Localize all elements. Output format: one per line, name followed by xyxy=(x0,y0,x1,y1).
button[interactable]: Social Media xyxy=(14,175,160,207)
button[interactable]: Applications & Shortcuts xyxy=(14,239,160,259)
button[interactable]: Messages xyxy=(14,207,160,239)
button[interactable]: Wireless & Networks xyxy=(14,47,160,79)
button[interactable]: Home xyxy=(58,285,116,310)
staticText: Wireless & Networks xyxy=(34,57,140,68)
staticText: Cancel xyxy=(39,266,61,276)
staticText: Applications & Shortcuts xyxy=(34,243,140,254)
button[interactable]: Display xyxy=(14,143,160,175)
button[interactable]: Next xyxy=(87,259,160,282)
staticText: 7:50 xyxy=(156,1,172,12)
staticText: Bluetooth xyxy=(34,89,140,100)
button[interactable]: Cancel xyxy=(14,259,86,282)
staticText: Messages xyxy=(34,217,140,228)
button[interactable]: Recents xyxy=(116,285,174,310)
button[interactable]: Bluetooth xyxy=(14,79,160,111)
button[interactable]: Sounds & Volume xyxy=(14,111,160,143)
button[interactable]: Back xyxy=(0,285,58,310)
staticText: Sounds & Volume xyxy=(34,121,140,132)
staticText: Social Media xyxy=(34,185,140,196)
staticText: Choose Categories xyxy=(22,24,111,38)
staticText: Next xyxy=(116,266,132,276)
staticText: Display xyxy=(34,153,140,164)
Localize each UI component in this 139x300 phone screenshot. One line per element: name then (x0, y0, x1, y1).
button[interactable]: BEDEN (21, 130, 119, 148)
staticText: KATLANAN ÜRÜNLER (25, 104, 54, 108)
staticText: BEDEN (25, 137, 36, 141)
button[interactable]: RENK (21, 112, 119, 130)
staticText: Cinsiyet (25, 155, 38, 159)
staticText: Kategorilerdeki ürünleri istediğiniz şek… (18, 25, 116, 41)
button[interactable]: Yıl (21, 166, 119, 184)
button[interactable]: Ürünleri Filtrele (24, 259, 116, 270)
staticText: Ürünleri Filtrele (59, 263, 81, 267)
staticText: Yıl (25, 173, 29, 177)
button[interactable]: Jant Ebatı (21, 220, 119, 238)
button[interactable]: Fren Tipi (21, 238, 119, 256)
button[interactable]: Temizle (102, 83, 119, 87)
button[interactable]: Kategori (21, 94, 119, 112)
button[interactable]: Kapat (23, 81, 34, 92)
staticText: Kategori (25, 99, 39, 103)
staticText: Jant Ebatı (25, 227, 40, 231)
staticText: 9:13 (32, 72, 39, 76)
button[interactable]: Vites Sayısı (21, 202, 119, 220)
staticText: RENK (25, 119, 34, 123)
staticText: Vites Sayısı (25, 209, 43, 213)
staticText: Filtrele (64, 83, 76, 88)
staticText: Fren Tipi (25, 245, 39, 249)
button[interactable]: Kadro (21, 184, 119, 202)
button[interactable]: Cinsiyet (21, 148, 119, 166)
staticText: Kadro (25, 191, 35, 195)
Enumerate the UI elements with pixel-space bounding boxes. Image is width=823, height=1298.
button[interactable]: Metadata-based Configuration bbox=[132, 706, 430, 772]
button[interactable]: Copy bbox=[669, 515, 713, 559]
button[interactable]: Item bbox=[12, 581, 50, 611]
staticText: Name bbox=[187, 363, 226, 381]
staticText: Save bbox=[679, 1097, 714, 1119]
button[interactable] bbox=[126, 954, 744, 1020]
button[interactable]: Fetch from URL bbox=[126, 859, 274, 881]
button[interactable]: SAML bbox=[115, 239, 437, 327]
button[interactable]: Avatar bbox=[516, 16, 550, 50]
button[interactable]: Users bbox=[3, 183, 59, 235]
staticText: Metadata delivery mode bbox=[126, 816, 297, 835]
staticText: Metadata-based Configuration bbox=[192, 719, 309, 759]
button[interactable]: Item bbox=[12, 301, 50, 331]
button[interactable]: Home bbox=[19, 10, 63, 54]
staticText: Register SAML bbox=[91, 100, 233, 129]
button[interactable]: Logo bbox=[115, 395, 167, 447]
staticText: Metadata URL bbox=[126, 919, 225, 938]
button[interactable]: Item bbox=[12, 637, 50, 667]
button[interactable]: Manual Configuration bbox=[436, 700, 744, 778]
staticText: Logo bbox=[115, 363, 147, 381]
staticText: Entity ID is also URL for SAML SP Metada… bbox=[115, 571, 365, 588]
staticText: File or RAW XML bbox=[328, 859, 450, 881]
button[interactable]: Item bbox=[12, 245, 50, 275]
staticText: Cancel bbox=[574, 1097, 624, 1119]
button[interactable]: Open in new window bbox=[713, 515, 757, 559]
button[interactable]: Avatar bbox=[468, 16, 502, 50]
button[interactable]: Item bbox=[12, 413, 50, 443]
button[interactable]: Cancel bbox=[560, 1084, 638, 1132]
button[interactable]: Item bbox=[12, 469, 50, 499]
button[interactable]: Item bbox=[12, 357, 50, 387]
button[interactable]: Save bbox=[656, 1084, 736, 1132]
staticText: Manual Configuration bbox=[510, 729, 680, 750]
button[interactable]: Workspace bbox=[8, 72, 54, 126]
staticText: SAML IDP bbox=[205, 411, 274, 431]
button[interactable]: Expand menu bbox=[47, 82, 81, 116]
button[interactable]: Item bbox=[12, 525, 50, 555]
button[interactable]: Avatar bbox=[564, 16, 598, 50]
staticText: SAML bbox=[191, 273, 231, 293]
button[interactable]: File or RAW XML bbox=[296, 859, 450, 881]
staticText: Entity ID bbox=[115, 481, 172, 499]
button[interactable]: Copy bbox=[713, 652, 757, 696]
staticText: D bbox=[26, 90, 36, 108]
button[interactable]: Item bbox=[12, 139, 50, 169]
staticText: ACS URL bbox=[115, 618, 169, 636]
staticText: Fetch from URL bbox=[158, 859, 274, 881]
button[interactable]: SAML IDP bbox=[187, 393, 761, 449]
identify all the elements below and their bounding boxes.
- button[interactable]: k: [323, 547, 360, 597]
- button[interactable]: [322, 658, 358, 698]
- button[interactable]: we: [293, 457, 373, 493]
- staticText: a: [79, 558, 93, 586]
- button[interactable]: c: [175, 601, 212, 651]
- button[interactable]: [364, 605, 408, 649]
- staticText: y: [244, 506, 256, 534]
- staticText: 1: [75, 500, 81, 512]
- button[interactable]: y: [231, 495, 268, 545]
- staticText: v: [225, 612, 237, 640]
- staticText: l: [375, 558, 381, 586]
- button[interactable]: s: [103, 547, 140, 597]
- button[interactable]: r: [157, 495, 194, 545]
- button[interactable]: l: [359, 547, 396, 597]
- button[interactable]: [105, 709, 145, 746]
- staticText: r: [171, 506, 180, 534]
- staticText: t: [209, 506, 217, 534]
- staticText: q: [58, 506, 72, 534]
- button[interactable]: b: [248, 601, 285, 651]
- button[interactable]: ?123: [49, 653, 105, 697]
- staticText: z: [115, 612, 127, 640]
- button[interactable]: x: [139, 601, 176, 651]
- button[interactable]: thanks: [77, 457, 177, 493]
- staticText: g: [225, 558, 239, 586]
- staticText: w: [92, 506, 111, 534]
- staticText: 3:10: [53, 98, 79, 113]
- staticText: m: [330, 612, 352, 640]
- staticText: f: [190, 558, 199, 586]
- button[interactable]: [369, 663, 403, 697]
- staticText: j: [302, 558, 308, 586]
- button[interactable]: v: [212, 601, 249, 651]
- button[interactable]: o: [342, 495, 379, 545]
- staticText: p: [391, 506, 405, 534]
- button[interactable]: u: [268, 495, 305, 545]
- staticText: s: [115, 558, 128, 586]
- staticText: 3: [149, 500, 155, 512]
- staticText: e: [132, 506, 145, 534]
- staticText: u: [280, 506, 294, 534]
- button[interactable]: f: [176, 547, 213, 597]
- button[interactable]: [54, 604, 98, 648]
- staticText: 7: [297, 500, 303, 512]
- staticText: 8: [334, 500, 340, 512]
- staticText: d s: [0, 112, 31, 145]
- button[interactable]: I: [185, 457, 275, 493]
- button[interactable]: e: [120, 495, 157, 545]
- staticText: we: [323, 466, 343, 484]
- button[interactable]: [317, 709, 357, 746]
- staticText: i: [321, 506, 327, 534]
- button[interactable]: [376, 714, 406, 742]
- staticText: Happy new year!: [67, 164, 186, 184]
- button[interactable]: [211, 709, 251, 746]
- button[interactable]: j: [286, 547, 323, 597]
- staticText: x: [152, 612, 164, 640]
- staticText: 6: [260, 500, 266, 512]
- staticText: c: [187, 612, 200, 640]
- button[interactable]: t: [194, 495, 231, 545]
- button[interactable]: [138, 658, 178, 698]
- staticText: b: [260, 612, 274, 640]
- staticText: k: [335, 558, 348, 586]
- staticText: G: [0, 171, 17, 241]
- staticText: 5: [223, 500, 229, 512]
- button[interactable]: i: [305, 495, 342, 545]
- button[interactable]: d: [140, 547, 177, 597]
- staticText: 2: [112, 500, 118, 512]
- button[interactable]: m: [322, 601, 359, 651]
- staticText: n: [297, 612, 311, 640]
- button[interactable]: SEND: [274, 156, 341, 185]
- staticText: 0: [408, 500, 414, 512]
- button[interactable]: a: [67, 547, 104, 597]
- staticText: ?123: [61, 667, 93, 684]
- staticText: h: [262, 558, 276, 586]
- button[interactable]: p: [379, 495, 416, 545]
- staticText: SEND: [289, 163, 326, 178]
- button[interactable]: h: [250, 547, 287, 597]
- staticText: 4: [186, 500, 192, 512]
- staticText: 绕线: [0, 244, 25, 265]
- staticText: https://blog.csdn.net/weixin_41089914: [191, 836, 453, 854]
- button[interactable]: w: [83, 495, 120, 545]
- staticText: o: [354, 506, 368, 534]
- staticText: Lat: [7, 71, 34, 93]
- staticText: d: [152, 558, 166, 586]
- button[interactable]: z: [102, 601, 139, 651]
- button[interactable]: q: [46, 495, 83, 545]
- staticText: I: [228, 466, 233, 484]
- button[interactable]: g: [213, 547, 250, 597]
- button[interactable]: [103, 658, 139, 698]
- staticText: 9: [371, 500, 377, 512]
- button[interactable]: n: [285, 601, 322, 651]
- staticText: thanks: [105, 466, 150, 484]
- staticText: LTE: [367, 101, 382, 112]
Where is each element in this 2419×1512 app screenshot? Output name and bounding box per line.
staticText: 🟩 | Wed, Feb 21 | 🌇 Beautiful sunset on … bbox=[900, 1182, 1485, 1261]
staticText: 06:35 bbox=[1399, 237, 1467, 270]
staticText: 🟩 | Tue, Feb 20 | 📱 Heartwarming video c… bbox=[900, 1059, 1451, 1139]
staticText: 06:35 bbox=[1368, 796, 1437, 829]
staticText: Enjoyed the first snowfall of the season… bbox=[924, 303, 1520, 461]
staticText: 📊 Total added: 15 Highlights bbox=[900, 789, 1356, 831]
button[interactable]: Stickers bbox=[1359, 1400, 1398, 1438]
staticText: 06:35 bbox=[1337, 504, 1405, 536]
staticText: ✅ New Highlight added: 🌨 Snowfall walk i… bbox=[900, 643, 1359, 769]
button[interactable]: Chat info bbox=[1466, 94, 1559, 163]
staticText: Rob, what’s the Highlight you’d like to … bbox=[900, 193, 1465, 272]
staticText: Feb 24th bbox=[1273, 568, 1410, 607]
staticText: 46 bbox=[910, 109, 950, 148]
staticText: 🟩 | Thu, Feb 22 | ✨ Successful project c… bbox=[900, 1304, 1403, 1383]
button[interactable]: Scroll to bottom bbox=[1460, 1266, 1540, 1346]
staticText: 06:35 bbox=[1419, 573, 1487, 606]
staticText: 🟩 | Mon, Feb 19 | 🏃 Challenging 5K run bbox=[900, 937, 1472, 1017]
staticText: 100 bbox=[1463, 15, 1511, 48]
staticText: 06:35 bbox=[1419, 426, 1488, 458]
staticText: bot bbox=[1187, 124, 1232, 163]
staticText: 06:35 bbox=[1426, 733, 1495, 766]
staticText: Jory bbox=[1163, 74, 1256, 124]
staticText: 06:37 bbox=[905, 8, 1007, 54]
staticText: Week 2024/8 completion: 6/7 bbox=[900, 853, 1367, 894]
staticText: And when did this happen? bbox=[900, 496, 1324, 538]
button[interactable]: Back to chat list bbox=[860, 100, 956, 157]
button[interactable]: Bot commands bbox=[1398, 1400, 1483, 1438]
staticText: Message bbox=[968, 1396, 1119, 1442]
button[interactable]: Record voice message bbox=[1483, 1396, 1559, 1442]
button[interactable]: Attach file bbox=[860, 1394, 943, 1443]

━━━━━━━━━━━━━━━━━━━━

Look through the entries above and report each line where the string "Networks" occurs.

button[interactable]: Wireless & Networks xyxy=(14,47,160,79)
staticText: Wireless & Networks xyxy=(34,57,140,68)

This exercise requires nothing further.